I just wanted to see if future versions of GSL will also ship with the info documentation (in other words, is it possible to get an `info' output from Sphinx and make it installable in the GNU Build style)?

The reason I am asking this is that I do all my development in Emacs and rely mostly on the great `info' documentations of the tools I use like GSL, GLIBC and many other programs/libraries (like Make and AWK also). Since info is offline, easily navigatable without having to move your hands to the touchpad or mouse, and can be used in the the non-GUI environment of the virtual console, it is a really attractive option. Also, since it is installed with the program on the system you can always be sure that your info documentation is the same version as the library/program, but for PDF/HTML, you need to check the version every time.

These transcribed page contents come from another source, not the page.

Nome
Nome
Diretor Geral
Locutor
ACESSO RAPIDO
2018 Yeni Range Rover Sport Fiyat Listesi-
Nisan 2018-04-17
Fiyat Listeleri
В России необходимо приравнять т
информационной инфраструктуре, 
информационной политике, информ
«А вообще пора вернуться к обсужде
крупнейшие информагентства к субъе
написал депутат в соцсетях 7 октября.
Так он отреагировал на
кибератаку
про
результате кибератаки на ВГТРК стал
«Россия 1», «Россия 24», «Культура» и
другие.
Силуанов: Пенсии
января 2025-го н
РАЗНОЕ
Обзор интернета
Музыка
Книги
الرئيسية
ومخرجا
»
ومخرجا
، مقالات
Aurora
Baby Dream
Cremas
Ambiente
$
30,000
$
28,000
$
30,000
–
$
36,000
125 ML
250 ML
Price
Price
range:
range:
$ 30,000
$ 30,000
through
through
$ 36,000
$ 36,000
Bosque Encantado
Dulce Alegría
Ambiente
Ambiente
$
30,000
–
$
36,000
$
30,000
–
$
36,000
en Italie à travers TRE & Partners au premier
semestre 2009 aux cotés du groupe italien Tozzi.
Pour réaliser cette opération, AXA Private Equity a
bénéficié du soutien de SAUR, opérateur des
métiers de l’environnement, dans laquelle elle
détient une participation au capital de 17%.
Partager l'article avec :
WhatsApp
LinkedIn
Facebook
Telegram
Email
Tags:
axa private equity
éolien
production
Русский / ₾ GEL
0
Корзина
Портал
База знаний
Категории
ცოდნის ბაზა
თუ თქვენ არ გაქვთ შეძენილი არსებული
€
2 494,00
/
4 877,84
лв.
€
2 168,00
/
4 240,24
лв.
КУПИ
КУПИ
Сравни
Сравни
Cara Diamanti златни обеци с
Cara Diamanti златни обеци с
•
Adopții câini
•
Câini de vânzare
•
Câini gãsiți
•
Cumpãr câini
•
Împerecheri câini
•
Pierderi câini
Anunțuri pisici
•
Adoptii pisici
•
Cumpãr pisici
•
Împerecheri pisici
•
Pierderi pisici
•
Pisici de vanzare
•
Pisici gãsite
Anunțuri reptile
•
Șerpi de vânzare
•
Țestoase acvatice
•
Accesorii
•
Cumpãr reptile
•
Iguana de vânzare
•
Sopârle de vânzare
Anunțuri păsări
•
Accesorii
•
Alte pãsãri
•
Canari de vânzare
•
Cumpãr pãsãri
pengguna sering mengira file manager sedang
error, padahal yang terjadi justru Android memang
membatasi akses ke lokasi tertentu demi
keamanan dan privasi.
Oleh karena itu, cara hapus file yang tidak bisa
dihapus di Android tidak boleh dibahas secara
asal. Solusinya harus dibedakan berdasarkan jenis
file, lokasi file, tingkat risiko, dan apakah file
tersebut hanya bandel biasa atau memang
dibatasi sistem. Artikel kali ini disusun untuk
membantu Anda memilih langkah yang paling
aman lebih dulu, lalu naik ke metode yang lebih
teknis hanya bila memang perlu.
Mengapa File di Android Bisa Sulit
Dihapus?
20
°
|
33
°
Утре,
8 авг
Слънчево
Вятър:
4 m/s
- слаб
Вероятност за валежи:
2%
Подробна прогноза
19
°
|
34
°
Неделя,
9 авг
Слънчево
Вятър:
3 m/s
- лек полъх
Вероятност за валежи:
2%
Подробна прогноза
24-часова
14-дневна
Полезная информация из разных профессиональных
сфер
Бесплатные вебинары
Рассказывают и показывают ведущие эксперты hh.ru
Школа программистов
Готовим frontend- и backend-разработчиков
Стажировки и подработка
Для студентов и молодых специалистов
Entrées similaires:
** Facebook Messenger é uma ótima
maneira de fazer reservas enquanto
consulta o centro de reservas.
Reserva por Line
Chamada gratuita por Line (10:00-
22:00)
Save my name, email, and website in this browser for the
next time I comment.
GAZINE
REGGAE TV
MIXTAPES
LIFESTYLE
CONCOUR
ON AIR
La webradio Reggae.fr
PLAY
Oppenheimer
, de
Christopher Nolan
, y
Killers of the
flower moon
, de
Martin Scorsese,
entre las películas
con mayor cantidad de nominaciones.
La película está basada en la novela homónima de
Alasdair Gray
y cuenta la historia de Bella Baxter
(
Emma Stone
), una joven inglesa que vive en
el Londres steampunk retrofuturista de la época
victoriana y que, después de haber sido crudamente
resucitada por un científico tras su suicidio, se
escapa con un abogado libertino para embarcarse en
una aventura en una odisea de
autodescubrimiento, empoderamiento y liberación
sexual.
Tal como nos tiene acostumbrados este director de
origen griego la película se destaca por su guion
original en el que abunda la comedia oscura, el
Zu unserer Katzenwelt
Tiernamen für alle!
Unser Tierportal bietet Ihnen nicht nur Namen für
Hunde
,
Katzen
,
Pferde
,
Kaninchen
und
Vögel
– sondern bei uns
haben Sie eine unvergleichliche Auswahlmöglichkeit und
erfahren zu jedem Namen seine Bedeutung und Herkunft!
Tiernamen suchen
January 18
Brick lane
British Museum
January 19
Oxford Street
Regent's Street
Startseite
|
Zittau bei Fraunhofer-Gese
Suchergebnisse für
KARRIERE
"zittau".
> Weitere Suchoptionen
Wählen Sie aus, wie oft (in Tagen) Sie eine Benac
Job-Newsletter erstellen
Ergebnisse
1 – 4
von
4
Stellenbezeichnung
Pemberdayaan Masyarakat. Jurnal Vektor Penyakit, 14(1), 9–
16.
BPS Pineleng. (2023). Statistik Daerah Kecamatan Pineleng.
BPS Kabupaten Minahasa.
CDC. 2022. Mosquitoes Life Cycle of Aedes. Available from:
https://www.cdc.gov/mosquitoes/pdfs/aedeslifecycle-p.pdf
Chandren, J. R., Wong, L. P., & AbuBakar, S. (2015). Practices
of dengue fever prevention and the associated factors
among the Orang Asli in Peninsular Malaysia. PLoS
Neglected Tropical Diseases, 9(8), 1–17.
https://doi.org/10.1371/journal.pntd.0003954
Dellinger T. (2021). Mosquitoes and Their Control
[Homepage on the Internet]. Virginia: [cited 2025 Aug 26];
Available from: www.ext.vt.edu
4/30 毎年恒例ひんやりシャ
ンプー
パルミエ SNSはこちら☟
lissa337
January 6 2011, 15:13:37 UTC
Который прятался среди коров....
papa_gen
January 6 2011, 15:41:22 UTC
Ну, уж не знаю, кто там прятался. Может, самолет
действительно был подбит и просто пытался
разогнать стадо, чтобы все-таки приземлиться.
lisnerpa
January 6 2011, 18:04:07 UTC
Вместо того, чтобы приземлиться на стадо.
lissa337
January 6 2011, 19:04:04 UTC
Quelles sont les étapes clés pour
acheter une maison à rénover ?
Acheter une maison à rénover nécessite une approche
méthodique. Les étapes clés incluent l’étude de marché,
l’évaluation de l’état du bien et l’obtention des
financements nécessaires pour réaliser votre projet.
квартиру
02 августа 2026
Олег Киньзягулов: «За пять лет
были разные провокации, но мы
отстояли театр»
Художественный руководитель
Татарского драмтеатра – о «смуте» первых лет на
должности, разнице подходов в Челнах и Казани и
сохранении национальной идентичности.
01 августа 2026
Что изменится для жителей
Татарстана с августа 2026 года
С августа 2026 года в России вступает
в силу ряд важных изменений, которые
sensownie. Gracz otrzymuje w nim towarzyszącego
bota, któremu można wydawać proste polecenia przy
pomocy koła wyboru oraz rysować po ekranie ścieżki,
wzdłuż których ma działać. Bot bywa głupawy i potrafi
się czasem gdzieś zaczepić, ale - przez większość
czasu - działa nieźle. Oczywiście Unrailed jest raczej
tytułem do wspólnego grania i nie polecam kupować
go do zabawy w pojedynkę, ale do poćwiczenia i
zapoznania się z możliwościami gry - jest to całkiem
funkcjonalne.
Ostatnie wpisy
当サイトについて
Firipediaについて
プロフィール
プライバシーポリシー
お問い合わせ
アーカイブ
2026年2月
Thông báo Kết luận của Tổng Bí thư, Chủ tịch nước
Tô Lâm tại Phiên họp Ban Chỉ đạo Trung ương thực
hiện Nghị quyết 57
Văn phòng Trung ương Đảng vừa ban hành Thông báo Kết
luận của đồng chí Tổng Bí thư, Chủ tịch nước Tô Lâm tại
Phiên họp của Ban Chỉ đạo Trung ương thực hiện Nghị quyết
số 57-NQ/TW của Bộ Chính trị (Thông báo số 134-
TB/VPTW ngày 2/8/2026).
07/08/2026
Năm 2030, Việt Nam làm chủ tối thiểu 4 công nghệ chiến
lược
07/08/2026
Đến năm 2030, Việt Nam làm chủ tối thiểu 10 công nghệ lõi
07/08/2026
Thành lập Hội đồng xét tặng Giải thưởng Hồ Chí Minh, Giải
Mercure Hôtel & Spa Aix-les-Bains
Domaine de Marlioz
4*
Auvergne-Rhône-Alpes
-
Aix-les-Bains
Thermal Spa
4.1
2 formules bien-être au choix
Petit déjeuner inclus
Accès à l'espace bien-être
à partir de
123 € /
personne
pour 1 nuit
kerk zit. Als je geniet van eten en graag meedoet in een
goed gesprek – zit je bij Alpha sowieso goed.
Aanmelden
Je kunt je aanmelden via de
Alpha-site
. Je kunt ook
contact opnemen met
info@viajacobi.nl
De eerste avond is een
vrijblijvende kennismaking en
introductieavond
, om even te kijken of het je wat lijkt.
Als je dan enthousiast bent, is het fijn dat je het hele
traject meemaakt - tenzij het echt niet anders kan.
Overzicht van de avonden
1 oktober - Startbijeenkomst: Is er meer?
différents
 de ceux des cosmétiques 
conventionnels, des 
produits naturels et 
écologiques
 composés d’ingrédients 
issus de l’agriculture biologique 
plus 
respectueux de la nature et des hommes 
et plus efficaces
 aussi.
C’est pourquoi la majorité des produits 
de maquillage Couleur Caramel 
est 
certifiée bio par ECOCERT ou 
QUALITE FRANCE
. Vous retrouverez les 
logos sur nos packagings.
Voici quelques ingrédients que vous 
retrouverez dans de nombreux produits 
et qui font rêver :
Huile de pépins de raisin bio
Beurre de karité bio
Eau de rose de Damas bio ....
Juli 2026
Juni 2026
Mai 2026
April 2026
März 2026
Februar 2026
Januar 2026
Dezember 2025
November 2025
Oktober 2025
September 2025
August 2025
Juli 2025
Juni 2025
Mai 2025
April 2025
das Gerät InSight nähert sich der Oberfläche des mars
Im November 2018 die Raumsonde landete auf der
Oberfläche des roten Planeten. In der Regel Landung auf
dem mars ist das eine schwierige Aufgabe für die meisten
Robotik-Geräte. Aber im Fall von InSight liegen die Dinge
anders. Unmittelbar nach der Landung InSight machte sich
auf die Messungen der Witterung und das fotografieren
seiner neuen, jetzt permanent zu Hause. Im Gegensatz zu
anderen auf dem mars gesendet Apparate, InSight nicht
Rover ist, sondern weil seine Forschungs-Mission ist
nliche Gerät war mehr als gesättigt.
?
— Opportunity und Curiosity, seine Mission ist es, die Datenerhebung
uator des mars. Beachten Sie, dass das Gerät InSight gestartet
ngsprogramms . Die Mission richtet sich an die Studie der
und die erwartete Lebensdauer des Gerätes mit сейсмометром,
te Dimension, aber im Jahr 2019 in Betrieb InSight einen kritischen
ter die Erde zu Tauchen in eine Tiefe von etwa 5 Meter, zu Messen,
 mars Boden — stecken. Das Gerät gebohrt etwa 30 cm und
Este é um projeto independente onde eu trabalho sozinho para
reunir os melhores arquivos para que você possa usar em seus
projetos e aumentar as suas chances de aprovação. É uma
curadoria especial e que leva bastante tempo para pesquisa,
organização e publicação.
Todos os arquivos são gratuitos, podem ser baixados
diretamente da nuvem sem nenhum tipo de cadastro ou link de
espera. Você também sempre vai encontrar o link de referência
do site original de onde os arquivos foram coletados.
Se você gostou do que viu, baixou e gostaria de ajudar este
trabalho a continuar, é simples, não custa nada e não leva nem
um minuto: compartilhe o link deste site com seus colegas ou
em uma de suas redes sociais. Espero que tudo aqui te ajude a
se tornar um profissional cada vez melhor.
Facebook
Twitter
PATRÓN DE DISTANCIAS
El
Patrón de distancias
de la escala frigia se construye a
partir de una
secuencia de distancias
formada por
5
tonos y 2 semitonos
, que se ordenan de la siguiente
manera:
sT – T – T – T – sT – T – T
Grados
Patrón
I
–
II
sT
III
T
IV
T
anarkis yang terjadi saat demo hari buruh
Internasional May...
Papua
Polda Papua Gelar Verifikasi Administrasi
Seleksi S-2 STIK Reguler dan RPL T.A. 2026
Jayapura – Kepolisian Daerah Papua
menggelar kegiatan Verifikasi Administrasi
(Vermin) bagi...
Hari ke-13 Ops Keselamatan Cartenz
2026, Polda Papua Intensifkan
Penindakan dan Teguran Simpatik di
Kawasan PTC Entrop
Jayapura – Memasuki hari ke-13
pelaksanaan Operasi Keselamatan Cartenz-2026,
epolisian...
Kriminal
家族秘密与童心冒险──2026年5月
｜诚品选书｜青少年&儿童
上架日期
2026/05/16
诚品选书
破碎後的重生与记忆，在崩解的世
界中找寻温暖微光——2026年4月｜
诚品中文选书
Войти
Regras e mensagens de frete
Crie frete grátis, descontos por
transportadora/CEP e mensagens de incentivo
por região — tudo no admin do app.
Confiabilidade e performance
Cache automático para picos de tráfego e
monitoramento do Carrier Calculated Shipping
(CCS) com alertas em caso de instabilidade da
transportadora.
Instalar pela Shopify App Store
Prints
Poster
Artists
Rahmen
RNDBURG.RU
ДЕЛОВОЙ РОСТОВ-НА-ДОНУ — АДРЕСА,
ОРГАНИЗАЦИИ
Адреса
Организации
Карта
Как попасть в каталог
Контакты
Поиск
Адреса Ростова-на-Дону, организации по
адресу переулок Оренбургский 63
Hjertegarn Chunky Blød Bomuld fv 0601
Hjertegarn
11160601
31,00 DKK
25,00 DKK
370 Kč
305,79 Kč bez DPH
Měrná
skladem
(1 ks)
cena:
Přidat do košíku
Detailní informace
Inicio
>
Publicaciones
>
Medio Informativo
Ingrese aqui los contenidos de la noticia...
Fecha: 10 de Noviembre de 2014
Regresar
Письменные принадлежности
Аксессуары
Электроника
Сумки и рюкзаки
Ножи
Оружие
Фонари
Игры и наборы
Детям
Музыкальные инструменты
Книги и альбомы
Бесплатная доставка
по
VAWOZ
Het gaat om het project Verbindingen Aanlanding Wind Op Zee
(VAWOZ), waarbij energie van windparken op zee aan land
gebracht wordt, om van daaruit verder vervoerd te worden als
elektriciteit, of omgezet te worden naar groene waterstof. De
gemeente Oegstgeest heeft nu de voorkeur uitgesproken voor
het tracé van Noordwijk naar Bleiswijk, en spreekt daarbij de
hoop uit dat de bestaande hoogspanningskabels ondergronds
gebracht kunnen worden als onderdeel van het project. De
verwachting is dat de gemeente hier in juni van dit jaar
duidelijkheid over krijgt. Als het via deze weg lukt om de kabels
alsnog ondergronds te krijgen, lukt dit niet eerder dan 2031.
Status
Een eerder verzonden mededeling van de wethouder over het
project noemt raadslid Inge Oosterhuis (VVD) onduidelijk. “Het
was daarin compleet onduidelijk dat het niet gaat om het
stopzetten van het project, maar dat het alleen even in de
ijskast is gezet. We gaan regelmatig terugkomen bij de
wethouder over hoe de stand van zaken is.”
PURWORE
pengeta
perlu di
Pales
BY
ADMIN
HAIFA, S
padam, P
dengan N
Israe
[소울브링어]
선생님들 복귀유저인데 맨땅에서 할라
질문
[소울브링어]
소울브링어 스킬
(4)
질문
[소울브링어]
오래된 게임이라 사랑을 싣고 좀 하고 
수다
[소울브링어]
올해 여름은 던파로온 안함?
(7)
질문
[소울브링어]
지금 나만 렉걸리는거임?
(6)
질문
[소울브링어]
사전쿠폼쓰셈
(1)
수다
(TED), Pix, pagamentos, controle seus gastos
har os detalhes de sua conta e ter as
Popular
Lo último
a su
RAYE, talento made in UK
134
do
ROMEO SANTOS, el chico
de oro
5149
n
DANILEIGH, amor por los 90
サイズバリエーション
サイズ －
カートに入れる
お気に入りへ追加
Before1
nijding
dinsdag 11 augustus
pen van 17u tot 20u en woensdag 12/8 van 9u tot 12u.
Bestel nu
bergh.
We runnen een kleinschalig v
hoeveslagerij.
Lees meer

The default HTML output of Texinfo is indeed not very attractive, I agree. Gnuastro's documentation also heavily uses mathematic equations and also comes with a library. To solve the appearence issues with the default HTML output of Texinfo, in Gnuastro, we have created this small shell script:

and these Texinfo macros to treat mathematical equations differently on different outputs:

A CSS class is also added and we also use MathJax (installed on the GNU servers) for displaying the equations. For example you can see some example pages with equations, figures and library function descrip tions in the links below.

If Javascript is enabled, the equations display very nicely and the webpage viewer/user can also get the TeX/MathML source of the equations to use in their own documents for example (by right-clicking on the equations). MathJax is also configured to work with LibreJS.

I understand that a lot of work has probably gone into the conversion to Sphinx, but just wanted point out how useful info can be and some solutions that exist for making better looking HTML webpages with Texinfo to benefit from both (CLI and GUI) worlds. If you would be willing to reconsider Texinfo, I would be happy/honored to help impelement these features.

In any case, thank you very much for all the great work on GSL,

On 04/24/2017 06:31 PM, Patrick Alken wrote:
Hello all,

Sometime ago it was suggested to switch the GSL documentation from the current texinfo format to sphinx, which has superior HTML and PDF rendering. I thought this was a good idea and so I have now converted the GSL documentation over to sphinx, and a beta version is available at:

I would appreciate if people could take a look at make any suggestions or let me know if you spot any bugs. Perhaps everyone could read through their favorite chapter and make sure the formulas and figures all look ok.